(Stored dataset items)
______

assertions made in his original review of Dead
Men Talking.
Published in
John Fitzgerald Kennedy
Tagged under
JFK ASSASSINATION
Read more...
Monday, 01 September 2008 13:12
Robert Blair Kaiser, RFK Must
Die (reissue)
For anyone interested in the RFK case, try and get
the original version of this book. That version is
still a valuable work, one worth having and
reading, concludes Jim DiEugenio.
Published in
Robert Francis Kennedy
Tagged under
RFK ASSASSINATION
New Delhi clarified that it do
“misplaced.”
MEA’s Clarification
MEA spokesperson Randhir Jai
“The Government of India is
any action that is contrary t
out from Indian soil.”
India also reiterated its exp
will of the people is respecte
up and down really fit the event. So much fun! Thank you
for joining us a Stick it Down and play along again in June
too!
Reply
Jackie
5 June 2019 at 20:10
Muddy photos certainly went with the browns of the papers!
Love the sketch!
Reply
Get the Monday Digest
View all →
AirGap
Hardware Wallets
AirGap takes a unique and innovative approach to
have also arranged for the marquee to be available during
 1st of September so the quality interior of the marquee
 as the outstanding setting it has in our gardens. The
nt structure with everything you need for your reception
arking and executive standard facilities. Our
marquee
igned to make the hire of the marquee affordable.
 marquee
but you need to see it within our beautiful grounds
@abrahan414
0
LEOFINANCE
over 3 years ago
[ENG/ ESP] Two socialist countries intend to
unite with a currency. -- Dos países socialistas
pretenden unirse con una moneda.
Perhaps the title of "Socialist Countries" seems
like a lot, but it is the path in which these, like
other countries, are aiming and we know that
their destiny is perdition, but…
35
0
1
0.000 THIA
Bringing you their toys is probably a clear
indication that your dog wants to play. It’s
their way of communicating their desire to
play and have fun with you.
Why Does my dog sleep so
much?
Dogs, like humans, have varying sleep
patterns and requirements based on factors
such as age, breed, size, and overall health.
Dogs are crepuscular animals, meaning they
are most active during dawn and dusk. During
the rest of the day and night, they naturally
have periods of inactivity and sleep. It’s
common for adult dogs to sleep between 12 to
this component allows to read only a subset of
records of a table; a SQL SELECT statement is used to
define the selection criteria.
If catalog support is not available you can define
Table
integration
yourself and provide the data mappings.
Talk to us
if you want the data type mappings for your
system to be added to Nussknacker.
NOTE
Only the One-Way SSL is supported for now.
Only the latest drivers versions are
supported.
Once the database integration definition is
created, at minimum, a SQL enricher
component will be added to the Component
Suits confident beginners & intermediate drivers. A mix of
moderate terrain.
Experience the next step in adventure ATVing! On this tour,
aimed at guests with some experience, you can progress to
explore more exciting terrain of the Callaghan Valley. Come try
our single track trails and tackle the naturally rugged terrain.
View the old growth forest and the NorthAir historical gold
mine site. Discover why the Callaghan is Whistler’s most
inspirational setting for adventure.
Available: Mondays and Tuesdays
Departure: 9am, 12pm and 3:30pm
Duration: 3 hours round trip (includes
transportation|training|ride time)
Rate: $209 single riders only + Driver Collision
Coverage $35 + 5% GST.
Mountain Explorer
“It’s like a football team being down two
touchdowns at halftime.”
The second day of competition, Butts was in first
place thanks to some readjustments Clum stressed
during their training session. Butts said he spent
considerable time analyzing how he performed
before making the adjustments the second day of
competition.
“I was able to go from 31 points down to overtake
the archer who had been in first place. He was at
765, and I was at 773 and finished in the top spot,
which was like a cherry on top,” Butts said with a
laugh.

______

### Prompt
Restate the data above word for word, omitting nothing.

### Your response
assertions made in his original review of Dead
Men Talking.
Published in
John Fitzgerald Kennedy
Tagged under
JFK ASSASSINATION
Read more...
Monday, 01 September 2008 13:12
Robert Blair Kaiser, RFK Must
Die (reissue)
For anyone interested in the RFK case, try and get
the original version of this book. That version is
still a valuable work, one worth having and
reading, concludes Jim DiEugenio.
Published in
Robert Francis Kennedy
Tagged under
RFK ASSASSINATION
New Delhi clarified that it do
“misplaced.”
MEA’s Clarification
MEA spokesperson Randhir Jai
“The Government of India is
any action that is contrary t
out from Indian soil.”
India also reiterated its exp
will of the people is respecte
up and down really fit the event. So much fun! Thank you
for joining us a Stick it Down and play along again in June
too!
Reply
Jackie
5 June 2019 at 20:10
Muddy photos certainly went with the browns of the papers!
Love the sketch!
Reply
Get the Monday Digest
View all →
AirGap
Hardware Wallets
AirGap takes a unique and innovative approach to
have also arranged for the marquee to be available during
 1st of September so the quality interior of the marquee
 as the outstanding setting it has in our gardens. The
nt structure with everything you need for your reception
arking and executive standard facilities. Our
marquee
igned to make the hire of the marquee affordable.
 marquee
but you need to see it within our beautiful grounds
@abrahan414
0
LEOFINANCE
over 3 years ago
[ENG/ ESP] Two socialist countries intend to
unite with a currency. -- Dos países socialistas
pretenden unirse con una moneda.
Perhaps the title of "Socialist Countries" seems
like a lot, but it is the path in which these, like
other countries, are aiming and we know that
their destiny is perdition, but…
35
0
1
0.000 THIA
Bringing you their toys is probably a clear
indication that your dog wants to play. It’s
their way of communicating their desire to
play and have fun with you.
Why Does my dog sleep so
much?
Dogs, like humans, have varying sleep
patterns and requirements based on factors
such as age, breed, size, and overall health.
Dogs are crepuscular animals, meaning they
are most active during dawn and dusk. During
the rest of the day and night, they naturally
have periods of inactivity and sleep. It’s
common for adult dogs to sleep between 12 to
this component allows to read only a subset of
records of a table; a SQL SELECT statement is used to
define the selection criteria.
If catalog support is not available you can define
Table
integration
yourself and provide the data mappings.
Talk to us
if you want the data type mappings for your
system to be added to Nussknacker.
NOTE
Only the One-Way SSL is supported for now.
Only the latest drivers versions are
supported.
Once the database integration definition is
created, at minimum, a SQL enricher
component will be added to the Component
Suits confident beginners & intermediate drivers. A mix of
moderate terrain.
Experience the next step in adventure ATVing! On this tour,
aimed at guests with some experience, you can progress to
explore more exciting terrain of the Callaghan Valley. Come try
our single track trails and tackle the naturally rugged terrain.
View the old growth forest and the NorthAir historical gold
mine site. Discover why the Callaghan is Whistler’s most
inspirational setting for adventure.
Available: Mondays and Tuesdays
Departure: 9am, 12pm and 3:30pm
Duration: 3 hours round trip (includes
transportation|training|ride time)
Rate: $209 single riders only + Driver Collision
Coverage $35 + 5% GST.
Mountain Explorer
“It’s like a football team being down two
touchdowns at halftime.”
The second day of competition, Butts was in first
place thanks to some readjustments Clum stressed
during their training session. Butts said he spent
considerable time analyzing how he performed
before making the adjustments the second day of
competition.
“I was able to go from 31 points down to overtake
the archer who had been in first place. He was at
765, and I was at 773 and finished in the top spot,
which was like a cherry on top,” Butts said with a
laugh.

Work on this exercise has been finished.